Martial Raysse a Palazzo Grassi

image“Il ruolo sociale del pittore? Mostrare la bellezza del mondo per incitare gli uomini a proteggerlo, ed evitare che si dissolva.” .
Queste le parole dell’arista di origine francese Raysse, che il 12 aprile
inaugurerà – col suo stesso nome – “Martial Raysse”, mostra monografica dedicata all’artista francese a Palazzo Grassi. L’esposizione è curata da Caroline Bourgeois in collaborazione con l’artista.
L’idea di fondo è quella di mettere a confronto epoche storiche e artistiche diverse nel contesto contemporaneo di Palazzo Grassi-François Pinault Foundation.

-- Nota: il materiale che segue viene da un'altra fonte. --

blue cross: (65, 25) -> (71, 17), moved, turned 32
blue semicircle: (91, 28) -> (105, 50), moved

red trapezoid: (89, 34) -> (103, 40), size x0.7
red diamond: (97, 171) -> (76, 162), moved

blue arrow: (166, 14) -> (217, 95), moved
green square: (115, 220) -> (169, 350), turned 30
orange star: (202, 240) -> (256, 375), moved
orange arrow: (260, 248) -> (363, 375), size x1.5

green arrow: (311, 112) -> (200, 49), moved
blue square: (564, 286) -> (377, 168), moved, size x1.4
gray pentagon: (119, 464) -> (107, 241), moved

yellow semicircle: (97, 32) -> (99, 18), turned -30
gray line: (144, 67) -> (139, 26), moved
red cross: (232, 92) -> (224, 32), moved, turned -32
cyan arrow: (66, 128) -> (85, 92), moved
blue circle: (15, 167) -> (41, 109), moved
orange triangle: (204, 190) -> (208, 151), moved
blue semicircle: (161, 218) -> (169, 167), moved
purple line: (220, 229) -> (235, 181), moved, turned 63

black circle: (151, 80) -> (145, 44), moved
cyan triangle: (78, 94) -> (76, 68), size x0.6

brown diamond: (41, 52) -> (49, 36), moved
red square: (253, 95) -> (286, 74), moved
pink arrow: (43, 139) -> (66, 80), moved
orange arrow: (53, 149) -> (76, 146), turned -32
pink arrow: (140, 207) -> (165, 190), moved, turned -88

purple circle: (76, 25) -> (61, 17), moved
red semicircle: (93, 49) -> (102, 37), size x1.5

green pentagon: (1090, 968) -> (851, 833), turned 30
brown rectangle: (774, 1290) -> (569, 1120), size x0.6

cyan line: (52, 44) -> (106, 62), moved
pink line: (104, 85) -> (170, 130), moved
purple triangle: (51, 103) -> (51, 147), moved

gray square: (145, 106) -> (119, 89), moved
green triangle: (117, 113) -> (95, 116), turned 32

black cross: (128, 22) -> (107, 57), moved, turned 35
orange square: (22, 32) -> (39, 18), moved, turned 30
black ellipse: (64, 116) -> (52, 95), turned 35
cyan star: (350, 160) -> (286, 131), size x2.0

Per questa nuova mostra il concetto sta nel proporre allo stesso tempo prospettive e anche una retrospettiva, offrire una carrellata del lavoro di Martial Raysse non in ordine cronologico, ma da un punto di vista del tutto contemporaneo, cioè a partire dalle opere più recenti. Infatti, per la curatrice Caroline Bourgeois, ” i lavori a noi più vicini modificano il modo in cui osserviamo i precedenti, assicurando una maggiore profondità dello sguardo e rilanciando la questione del ruolo della pittura e di quello dell’artista”.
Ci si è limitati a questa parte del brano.